Two shootings in one area in less than a week may very well provoke the worn conversation among new comers of whether Crown Heights is "going back" to something dangerous and negative. I hate that conversation. it's simplistic, reactionary not supported by facts and I hate the what it implies and what the conversation omits, namely that for some crown heights residents hard times never ended.
Crown Heights is a large area. It measures two miles long by a mile. Part of it is seeing a boom of new activity shops that were redundant are having their rents raised by their owners in the hopes of attracting the next artisanally prepared cash cow. Vacant spaces are being cleaned up for the same in the areas around Franklin, Bedford & Nostrand Avenues. Personally I think the new consumer options are great and the process by which their made unfortunate and sometimes unfair.
This past weekend while enjoying the sun and sounds of teens playing in Brower Park on Brooklyn Avenue near Prospect Place I noticed across the street on the wall of a school annex a mural created in 2009 by high school students and the non-profit Groundswell dedicated to the problem of gun-violence. Gun violence never stopped being a problem for many in Crown Heights.
Despite all the fuss about things of relative little consequence like bike parking spaces, there are people in Crown Heights who are working class, and spend much of their time trying to make ends meet in a section of the neighborhood that doesn't get the New York Times and New York Magazine coverage so generously bestowed on the Crown Heights just one mile west.
Meanwhile on commercial strips like Kingston and Utica Avenues (between St. Johns & Atlantic) there is nearly the opposite situation with some addresses looking ready to collapse under the weight of time and disregard.
It's nearly a tale of two cities. Go ahead, google "Crown Heights Shooting" see which comes up first and which has more listings. The Franklin Ave shooting barely comes up. I doubt that's the story anyone wants to tell of gentrified Franklin Ave. The story of the shooting near Utica Ave is hard to miss.

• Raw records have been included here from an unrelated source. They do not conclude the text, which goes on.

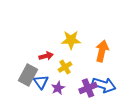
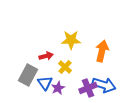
yellow cross: rotated 16 degrees counterclockwise
blue triangle: moved 4 px right, 1 px down
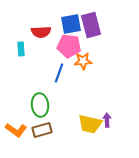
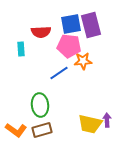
blue line: rotated 36 degrees clockwise
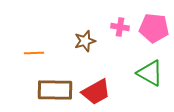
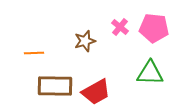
pink cross: rotated 30 degrees clockwise
green triangle: rotated 28 degrees counterclockwise
brown rectangle: moved 4 px up
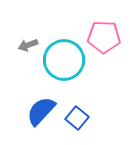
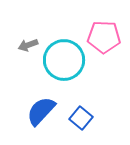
blue square: moved 4 px right
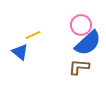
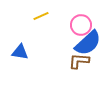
yellow line: moved 8 px right, 19 px up
blue triangle: rotated 30 degrees counterclockwise
brown L-shape: moved 6 px up
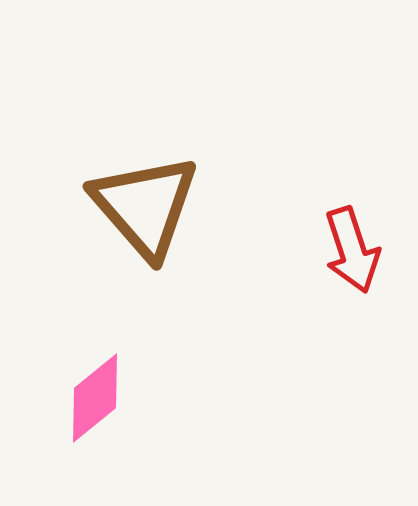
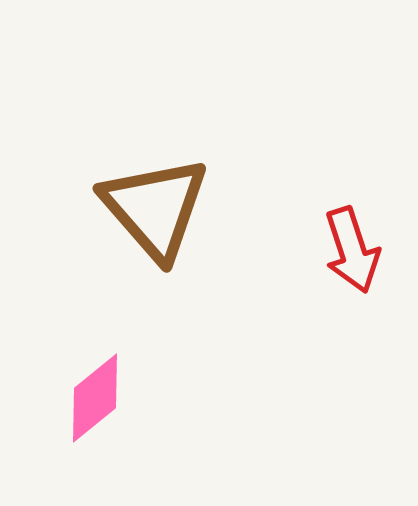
brown triangle: moved 10 px right, 2 px down
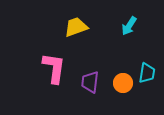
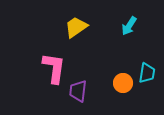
yellow trapezoid: rotated 15 degrees counterclockwise
purple trapezoid: moved 12 px left, 9 px down
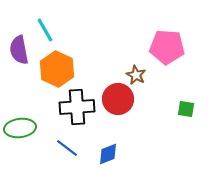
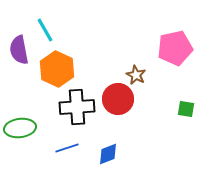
pink pentagon: moved 8 px right, 1 px down; rotated 16 degrees counterclockwise
blue line: rotated 55 degrees counterclockwise
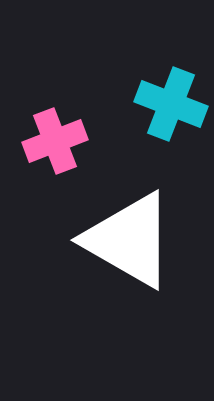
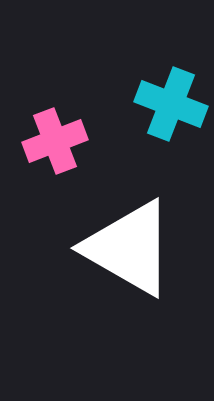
white triangle: moved 8 px down
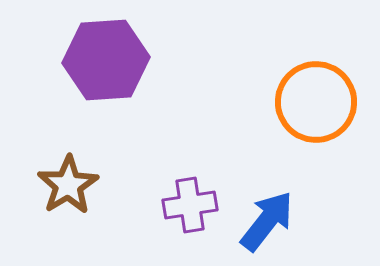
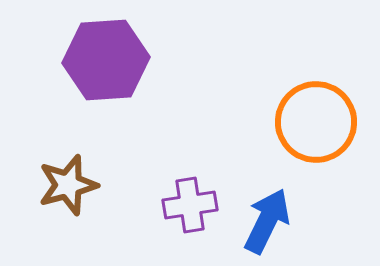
orange circle: moved 20 px down
brown star: rotated 16 degrees clockwise
blue arrow: rotated 12 degrees counterclockwise
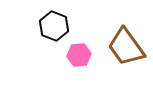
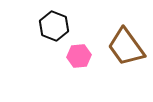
pink hexagon: moved 1 px down
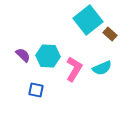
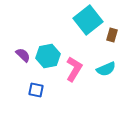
brown rectangle: moved 2 px right, 1 px down; rotated 64 degrees clockwise
cyan hexagon: rotated 15 degrees counterclockwise
cyan semicircle: moved 4 px right, 1 px down
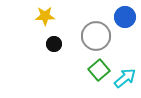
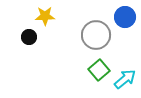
gray circle: moved 1 px up
black circle: moved 25 px left, 7 px up
cyan arrow: moved 1 px down
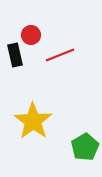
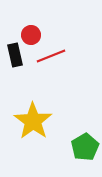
red line: moved 9 px left, 1 px down
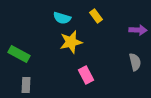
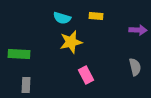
yellow rectangle: rotated 48 degrees counterclockwise
green rectangle: rotated 25 degrees counterclockwise
gray semicircle: moved 5 px down
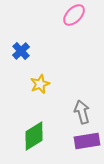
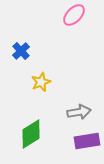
yellow star: moved 1 px right, 2 px up
gray arrow: moved 3 px left; rotated 95 degrees clockwise
green diamond: moved 3 px left, 2 px up
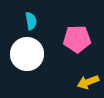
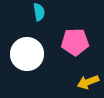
cyan semicircle: moved 8 px right, 9 px up
pink pentagon: moved 2 px left, 3 px down
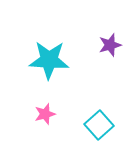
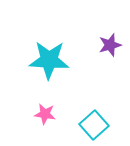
pink star: rotated 25 degrees clockwise
cyan square: moved 5 px left
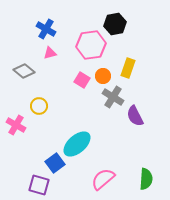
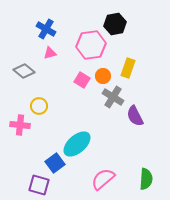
pink cross: moved 4 px right; rotated 24 degrees counterclockwise
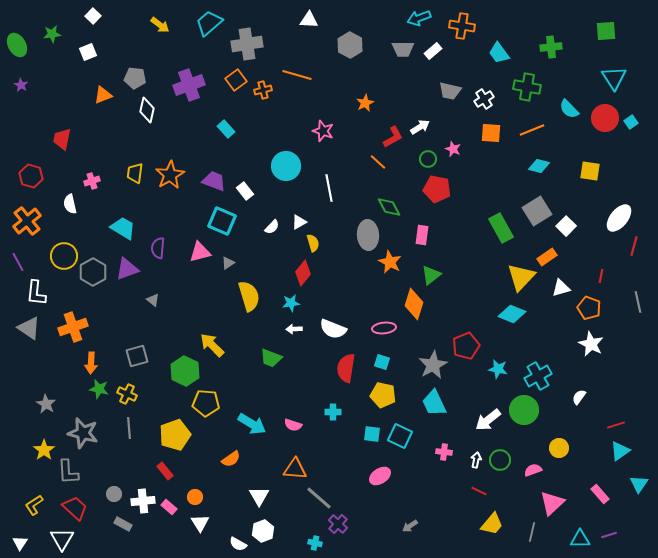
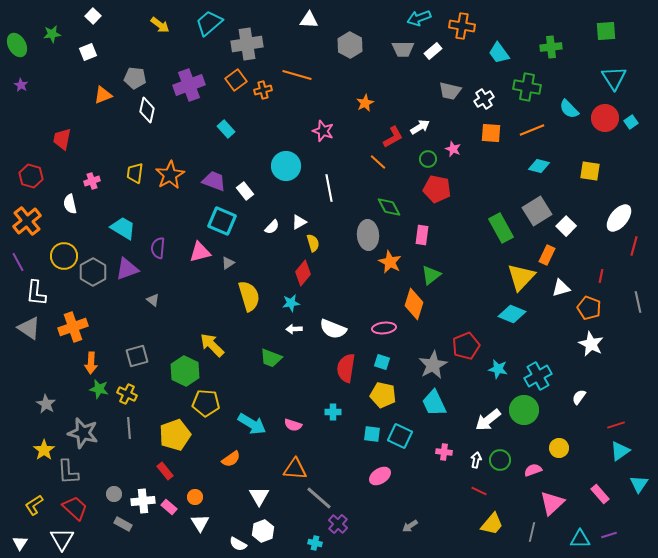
orange rectangle at (547, 257): moved 2 px up; rotated 30 degrees counterclockwise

You have one Crown Heights where owners decide to unleash building improvements and investment spurring increases in city services, police protection, beautification, bike racks and the other where many commercial and rental owners haven't made investment possibly because they're waiting for a community different from the current one, to take root. This is a big part of why it's destructive and simplistic to sub-divide Brooklyn neighborhoods as has been commonly done and at a hyper rate for the last ten years. Once there was Crown Heights. Now there is Prospect Heights, Crown Heights and there appears to be attempts at making distinctions between West & East Crown Heights. Before I drag out my soap box to shout about the past when a resident didn't need geographical distinctions to the name of their neighborhood, because they knew their neighborhood, I'll bring up what I think the bigger issue is. Changing the name of the "improved" part of a neighborhood only increases the likelihood that the "unimproved" part of the neighborhood won't get better.
Imagine braking your leg and rather than give aid to it, you cut it off. That's what happens if points East of Kingston Avenue (to pick a street) become unhinged from Washington, Classon & media daring Franklin Avenues. Separating one part of Crown Heights from the other means separating the stories that are told of those places, and those stories become the public realities. So shooting on Franklin get's a certain type of media attention if for no other reason than it's contrary to the expectations now existing (and reported) for Franklin Avenue. While a shooting near Utica is reported as the same old song.
The conversation I've heard after almost every violent crime is committed in this neighborhood of over 150,000 people is "Is it going back?!?" The reality is there are a lot of people who never got to go forward.
Crown Heights will have occasional violent episodes, just like most New York City does. Those tragedies when they occur will less a harbinger of new comer doom than a sign that long term residents are still struggling in crisis.